Ninguém sabia quem era, como se chamava, de onde vinha e para onde ia, nada... mas todos os que frequentavam aquele café de bairro, tinham uma certeza: todos os dias da semana (menos ao fim de semana), entre as 2 e as 4 da tarde, lá estaria ele, sentado na mesa do canto da esplanada coberta, a tomar o seu café, as suas pedras, o seu ‘whiskey’ com gelo, a ler os seus jornais e a fumar os seus cigarros, uns a seguir aos outros.
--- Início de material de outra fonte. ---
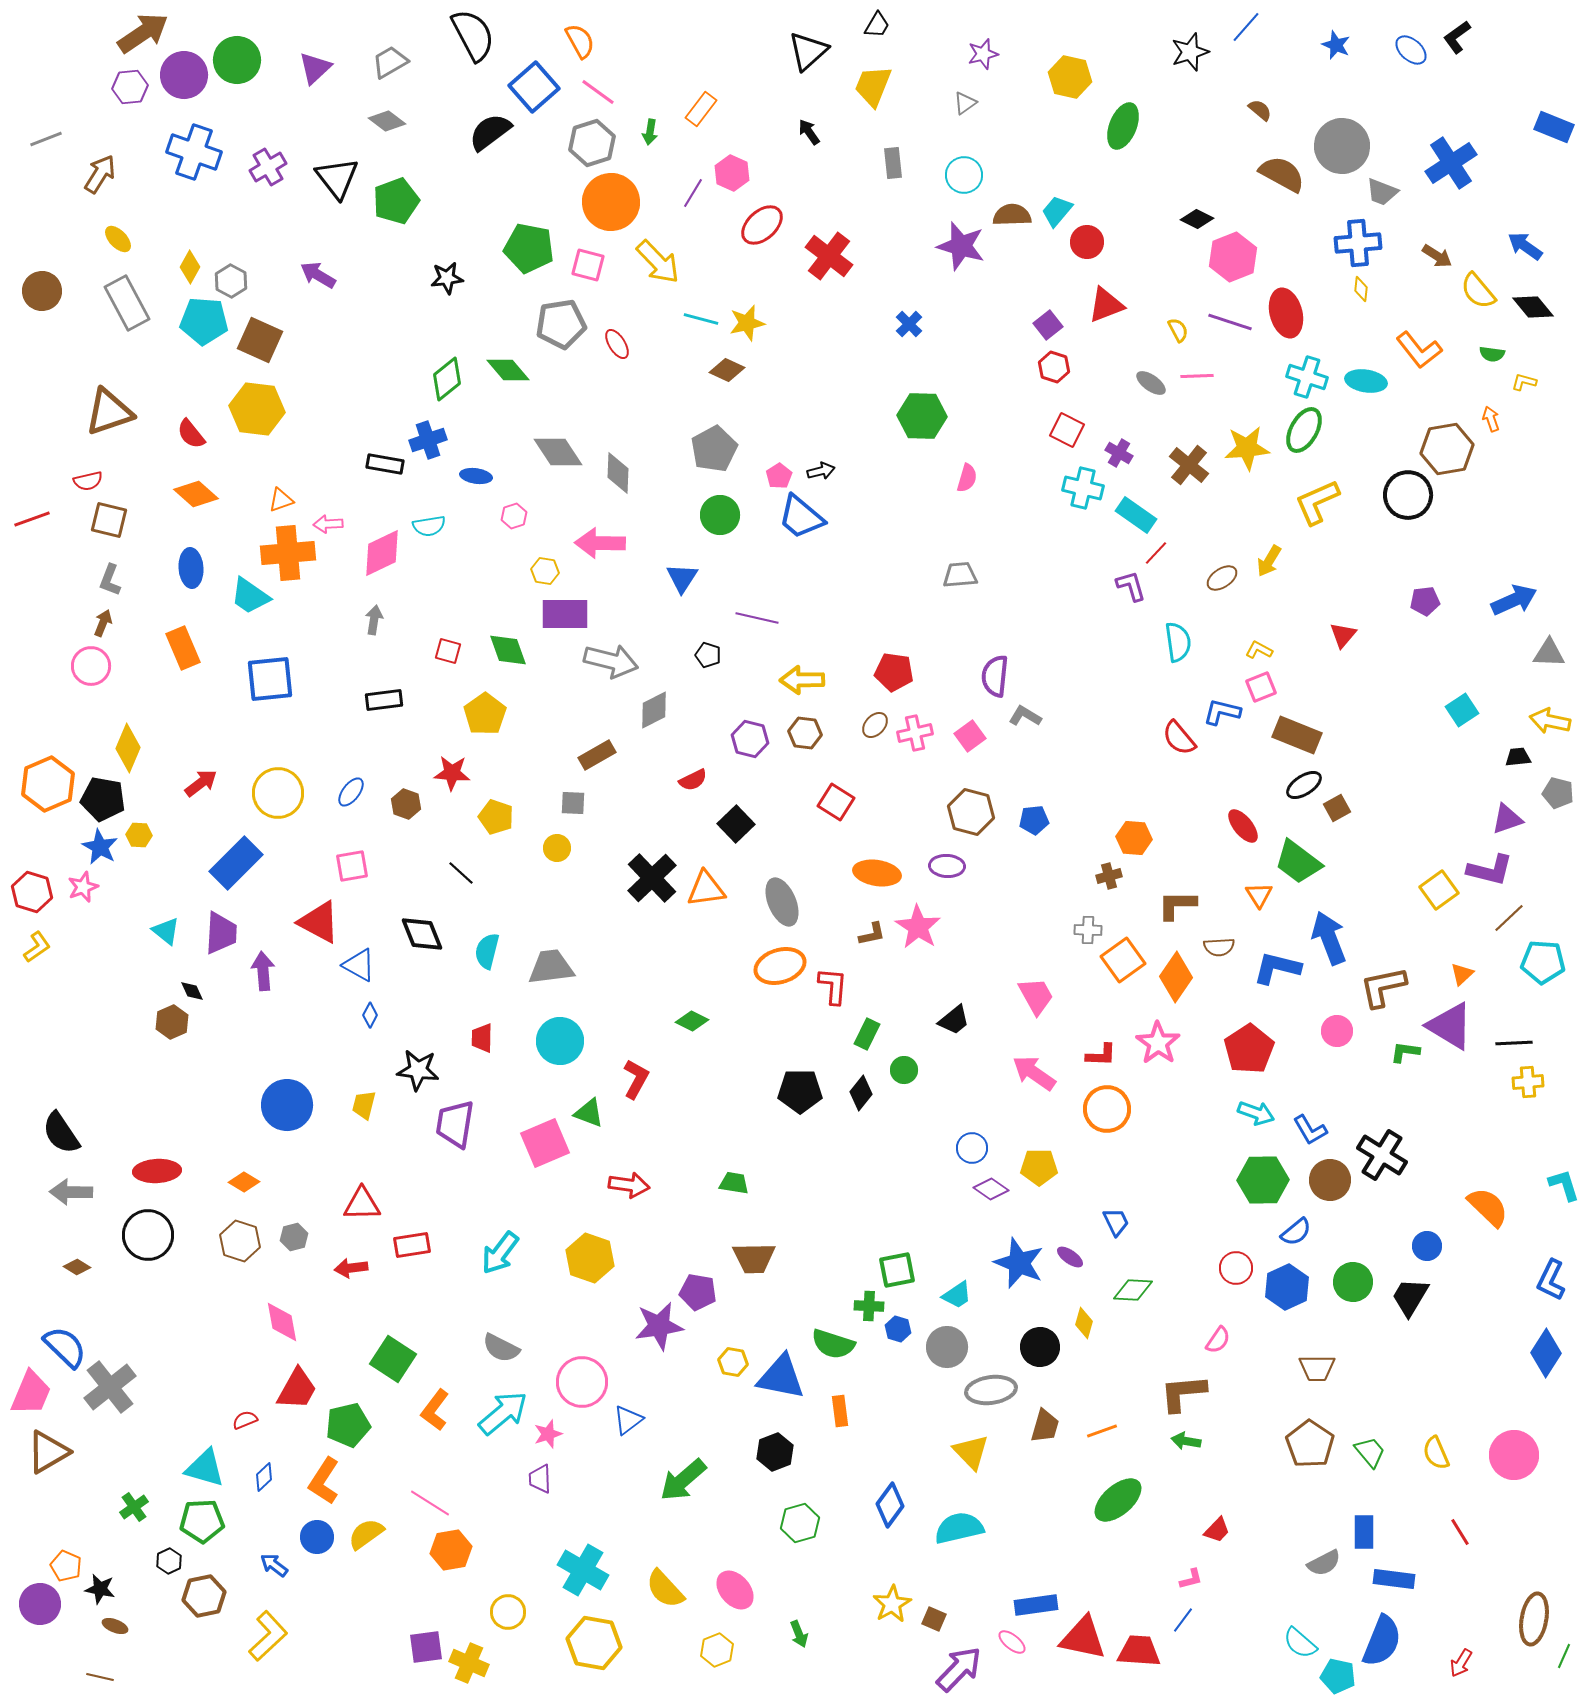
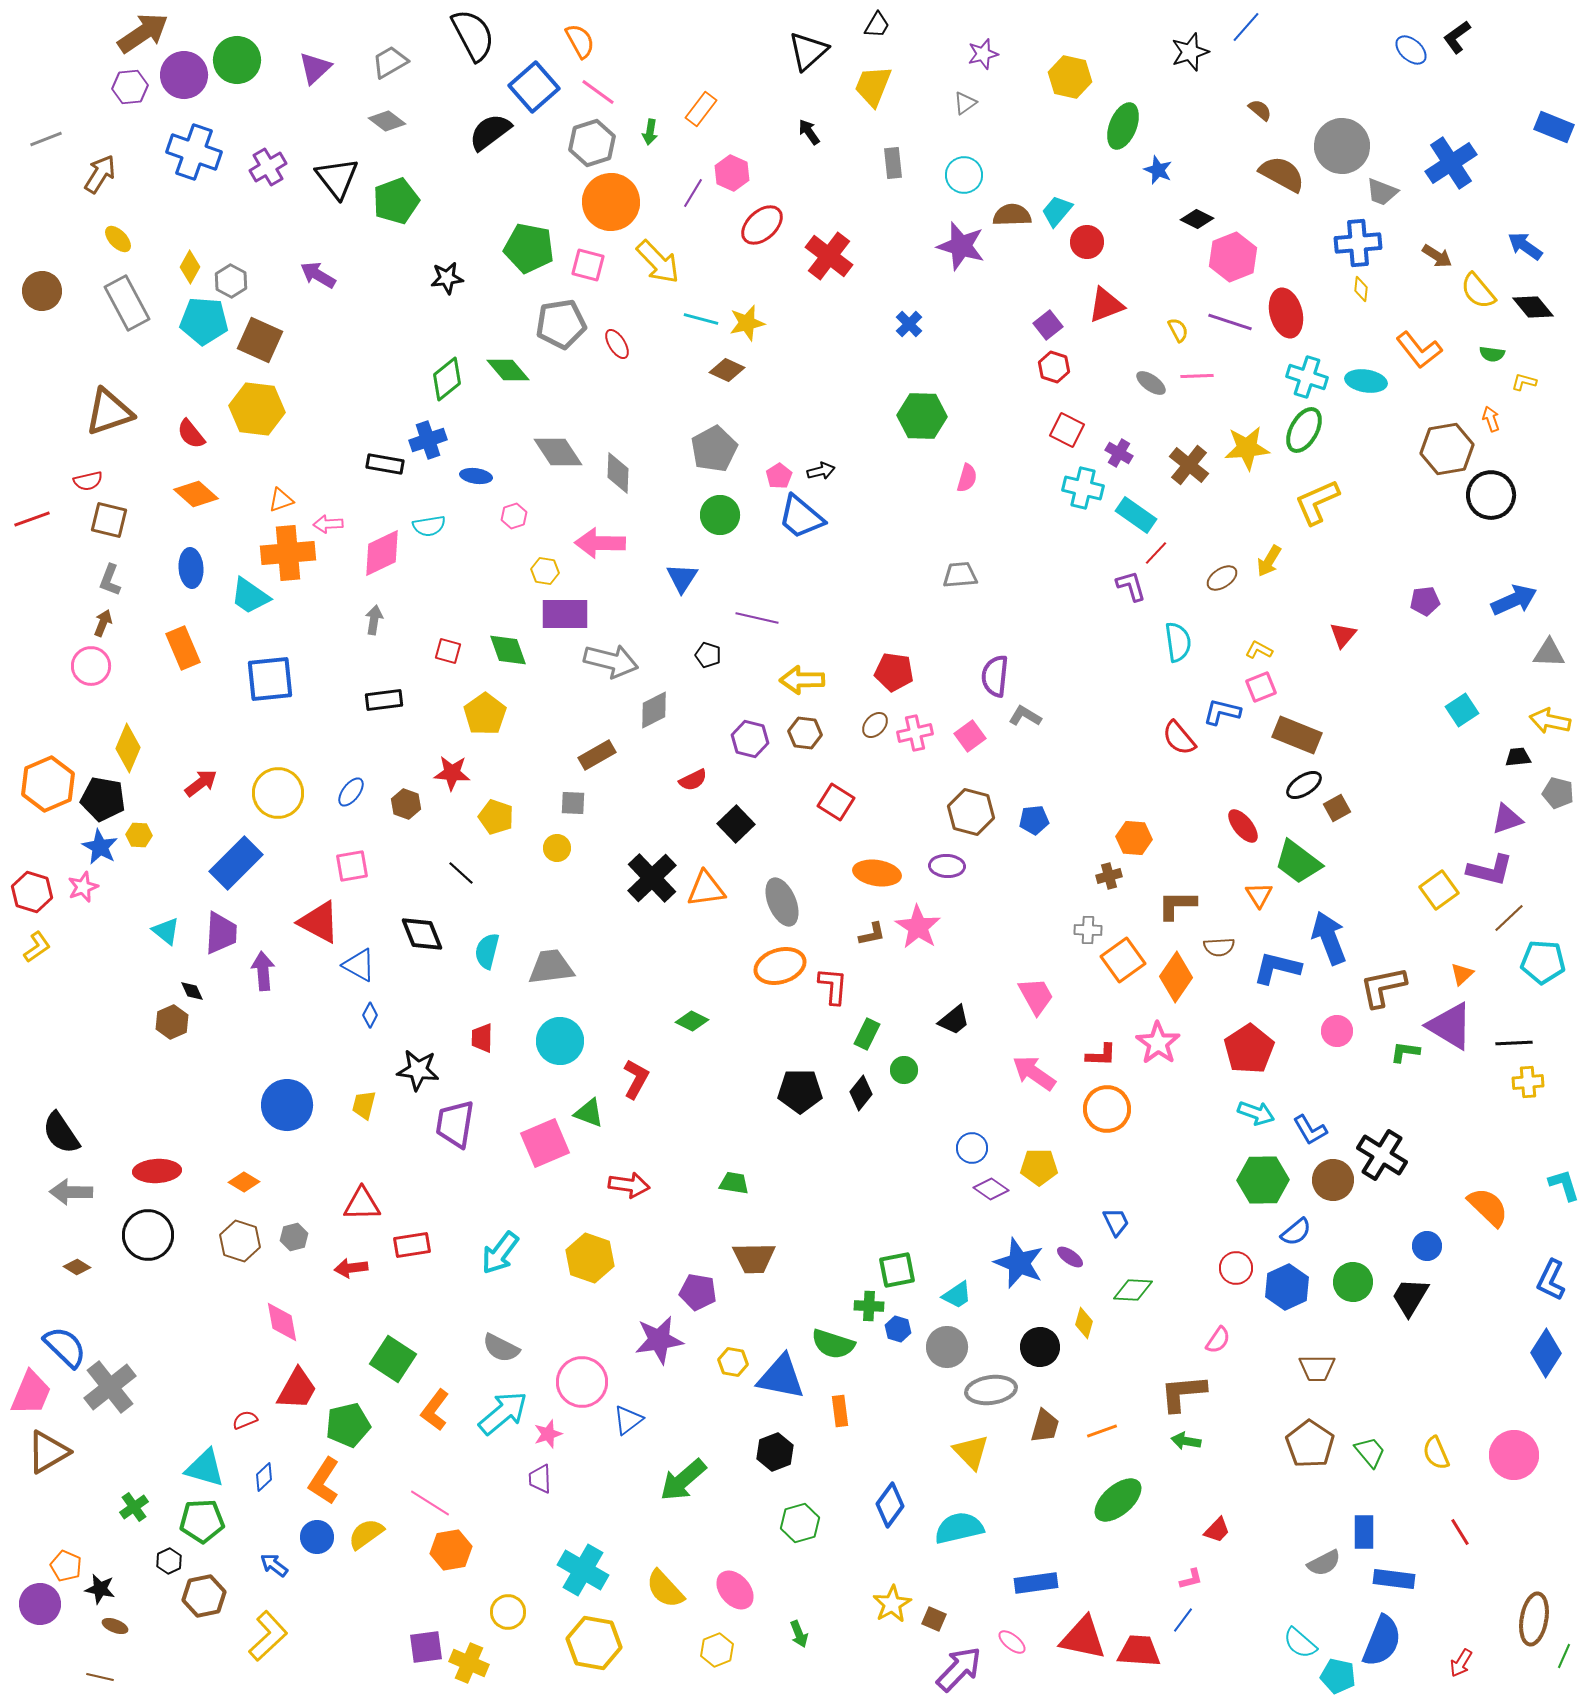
blue star at (1336, 45): moved 178 px left, 125 px down
black circle at (1408, 495): moved 83 px right
brown circle at (1330, 1180): moved 3 px right
purple star at (659, 1326): moved 14 px down
blue rectangle at (1036, 1605): moved 22 px up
Ainda nos lembrávamos de como por ali tinha aparecido, se nas primeiras vezes era pouco mais que transparente, aquele seu ‘vício’ da mesa do canto, pouco a pouco chamou a nossa atenção: se, por um acaso, a mesa estivesse ocupada, era vê-lo caminhar pelo passeio em frente ao café, 20 metros para um lado, 20 metros para o outro, de cigarro na boca e jornais debaixo do braço, à espera que ela vagasse; mal tal acontecia, logo nós gritávamos, na nossa irreverência juvenil: “está livre...”, “depressa...”; “é agora...”; e, aquele homem, com um sorriso triste, lá vinha sentar-se na sua mesa do canto, sussurrando um obrigado na nossa direcção. Não demorou muito a resolução do seu ‘drama’, por sugestão de alguém, o Coelho lá pôs um, mal-amanhado, papel de ‘reservado’ na mesa, e todos os dias antes das 2, o papel aparecia, e aparecia aquele homem para usufruir da reverente excepção que tinha conquistado.

Pouco vocabulários lhe conhecia, além do “café, pedras, whiskey, obrigado...” a que conseguimos acrescentar o “boa tarde” a que nos respondia quando nós, em coro, o recepcionávamos, com tal cumprimento.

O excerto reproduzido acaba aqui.